▸ WHAT YOU SHOULD DO
When you reach the line containing "Arbeiten bei uns (1045, 930)" in the entries below, start writing out each line exactly, and stop after the line containing "Podcast (678, 1038)".

[Records excerpted from a collection]
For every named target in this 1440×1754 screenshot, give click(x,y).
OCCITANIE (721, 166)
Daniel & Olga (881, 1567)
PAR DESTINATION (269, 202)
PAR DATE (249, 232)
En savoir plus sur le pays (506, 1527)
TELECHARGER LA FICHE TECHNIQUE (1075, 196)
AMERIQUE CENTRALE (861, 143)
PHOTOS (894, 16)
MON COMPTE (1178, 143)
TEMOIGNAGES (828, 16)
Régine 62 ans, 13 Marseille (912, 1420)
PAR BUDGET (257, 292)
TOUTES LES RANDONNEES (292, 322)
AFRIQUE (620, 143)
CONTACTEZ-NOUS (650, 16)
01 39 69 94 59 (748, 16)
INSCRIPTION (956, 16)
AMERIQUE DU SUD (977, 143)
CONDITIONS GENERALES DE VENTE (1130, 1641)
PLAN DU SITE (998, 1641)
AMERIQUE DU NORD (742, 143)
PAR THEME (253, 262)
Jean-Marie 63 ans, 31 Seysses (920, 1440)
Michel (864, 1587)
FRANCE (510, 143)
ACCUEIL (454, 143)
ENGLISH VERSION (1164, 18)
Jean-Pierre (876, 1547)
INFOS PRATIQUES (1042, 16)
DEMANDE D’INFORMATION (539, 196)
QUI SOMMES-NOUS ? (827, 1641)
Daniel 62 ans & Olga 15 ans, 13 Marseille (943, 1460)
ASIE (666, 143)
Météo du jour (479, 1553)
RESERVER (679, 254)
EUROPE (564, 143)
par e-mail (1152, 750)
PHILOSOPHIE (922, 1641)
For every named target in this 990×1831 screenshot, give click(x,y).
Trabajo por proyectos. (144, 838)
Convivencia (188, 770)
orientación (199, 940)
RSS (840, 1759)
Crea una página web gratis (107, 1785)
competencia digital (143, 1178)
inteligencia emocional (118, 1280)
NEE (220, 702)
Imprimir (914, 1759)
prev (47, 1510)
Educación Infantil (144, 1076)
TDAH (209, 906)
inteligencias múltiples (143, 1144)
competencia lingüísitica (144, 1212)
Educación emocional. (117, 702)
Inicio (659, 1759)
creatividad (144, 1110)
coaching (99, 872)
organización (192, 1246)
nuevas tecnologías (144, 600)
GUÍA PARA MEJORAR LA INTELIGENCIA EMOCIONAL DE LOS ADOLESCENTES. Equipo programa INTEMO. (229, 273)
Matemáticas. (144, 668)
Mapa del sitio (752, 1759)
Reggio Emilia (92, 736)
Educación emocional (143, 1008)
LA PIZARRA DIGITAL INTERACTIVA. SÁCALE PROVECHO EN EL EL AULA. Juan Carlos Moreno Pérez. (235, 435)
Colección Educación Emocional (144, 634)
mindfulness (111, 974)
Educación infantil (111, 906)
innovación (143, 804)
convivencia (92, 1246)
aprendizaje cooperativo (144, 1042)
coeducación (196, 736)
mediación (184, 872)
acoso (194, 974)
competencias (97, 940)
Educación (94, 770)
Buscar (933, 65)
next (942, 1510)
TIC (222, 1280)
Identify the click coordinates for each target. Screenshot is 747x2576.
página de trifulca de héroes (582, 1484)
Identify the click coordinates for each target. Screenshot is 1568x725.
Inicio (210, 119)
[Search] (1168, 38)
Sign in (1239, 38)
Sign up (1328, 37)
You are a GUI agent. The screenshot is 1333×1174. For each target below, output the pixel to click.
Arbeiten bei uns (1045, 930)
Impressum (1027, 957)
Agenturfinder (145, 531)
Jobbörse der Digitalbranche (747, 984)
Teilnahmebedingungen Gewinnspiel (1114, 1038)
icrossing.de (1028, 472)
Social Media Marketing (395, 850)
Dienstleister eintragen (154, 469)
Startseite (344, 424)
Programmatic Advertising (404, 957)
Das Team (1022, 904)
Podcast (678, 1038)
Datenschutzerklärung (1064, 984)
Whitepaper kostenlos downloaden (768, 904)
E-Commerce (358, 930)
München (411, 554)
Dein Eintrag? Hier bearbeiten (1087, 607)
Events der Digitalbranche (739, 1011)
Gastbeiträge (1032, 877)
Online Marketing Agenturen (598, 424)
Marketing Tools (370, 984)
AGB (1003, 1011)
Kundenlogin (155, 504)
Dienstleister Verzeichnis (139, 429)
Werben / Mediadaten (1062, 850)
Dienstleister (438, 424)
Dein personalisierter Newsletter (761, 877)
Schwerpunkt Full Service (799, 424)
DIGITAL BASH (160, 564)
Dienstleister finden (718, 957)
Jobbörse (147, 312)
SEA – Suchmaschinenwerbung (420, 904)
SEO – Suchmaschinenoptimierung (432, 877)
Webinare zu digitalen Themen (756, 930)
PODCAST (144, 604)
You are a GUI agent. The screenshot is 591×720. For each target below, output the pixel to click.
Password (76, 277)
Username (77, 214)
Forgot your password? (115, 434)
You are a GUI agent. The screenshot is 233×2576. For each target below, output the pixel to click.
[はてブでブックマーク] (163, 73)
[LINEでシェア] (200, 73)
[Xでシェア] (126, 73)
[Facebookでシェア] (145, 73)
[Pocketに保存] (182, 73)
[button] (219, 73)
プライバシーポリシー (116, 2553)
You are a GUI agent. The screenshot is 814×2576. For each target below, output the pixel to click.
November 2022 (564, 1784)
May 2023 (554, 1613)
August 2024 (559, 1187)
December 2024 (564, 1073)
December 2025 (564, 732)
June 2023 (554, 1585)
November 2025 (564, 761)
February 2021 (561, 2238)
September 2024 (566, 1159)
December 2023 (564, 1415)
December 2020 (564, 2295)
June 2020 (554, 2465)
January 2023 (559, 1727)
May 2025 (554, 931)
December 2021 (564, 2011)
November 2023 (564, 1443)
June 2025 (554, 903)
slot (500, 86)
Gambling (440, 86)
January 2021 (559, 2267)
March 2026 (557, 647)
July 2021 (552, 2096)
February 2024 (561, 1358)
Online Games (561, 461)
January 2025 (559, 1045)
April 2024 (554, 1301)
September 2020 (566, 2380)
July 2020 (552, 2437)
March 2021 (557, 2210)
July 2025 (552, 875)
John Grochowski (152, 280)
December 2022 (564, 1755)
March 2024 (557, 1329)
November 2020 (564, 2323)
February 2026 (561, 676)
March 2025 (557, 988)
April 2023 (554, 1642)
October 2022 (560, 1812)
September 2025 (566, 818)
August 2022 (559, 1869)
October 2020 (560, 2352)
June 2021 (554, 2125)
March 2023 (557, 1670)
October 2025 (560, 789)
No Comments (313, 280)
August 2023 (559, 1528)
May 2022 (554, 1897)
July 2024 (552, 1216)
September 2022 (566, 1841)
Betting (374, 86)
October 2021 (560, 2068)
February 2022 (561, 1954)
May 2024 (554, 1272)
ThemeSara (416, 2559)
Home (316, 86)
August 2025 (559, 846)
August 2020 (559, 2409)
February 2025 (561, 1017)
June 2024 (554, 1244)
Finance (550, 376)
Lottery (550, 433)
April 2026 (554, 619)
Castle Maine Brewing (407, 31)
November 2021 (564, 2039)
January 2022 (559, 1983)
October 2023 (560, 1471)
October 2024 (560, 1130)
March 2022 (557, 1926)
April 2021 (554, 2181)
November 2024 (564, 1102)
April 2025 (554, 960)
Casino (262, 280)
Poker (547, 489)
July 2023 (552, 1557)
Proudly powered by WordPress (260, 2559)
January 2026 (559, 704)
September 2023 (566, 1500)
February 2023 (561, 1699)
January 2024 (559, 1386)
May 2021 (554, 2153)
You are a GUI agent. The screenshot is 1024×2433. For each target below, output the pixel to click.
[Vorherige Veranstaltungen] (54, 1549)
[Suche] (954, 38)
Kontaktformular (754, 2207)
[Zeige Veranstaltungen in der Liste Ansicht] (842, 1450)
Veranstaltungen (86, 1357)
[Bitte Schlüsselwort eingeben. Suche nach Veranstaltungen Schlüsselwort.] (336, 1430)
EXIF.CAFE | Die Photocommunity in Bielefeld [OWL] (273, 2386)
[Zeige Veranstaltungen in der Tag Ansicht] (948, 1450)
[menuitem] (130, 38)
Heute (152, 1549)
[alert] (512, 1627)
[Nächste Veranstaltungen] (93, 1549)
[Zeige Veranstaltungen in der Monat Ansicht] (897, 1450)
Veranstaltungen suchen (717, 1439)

▸ THE ANSWER
Arbeiten bei uns (1045, 930)
Impressum (1027, 957)
Agenturfinder (145, 531)
Jobbörse der Digitalbranche (747, 984)
Teilnahmebedingungen Gewinnspiel (1114, 1038)
icrossing.de (1028, 472)
Social Media Marketing (395, 850)
Dienstleister eintragen (154, 469)
Startseite (344, 424)
Programmatic Advertising (404, 957)
Das Team (1022, 904)
Podcast (678, 1038)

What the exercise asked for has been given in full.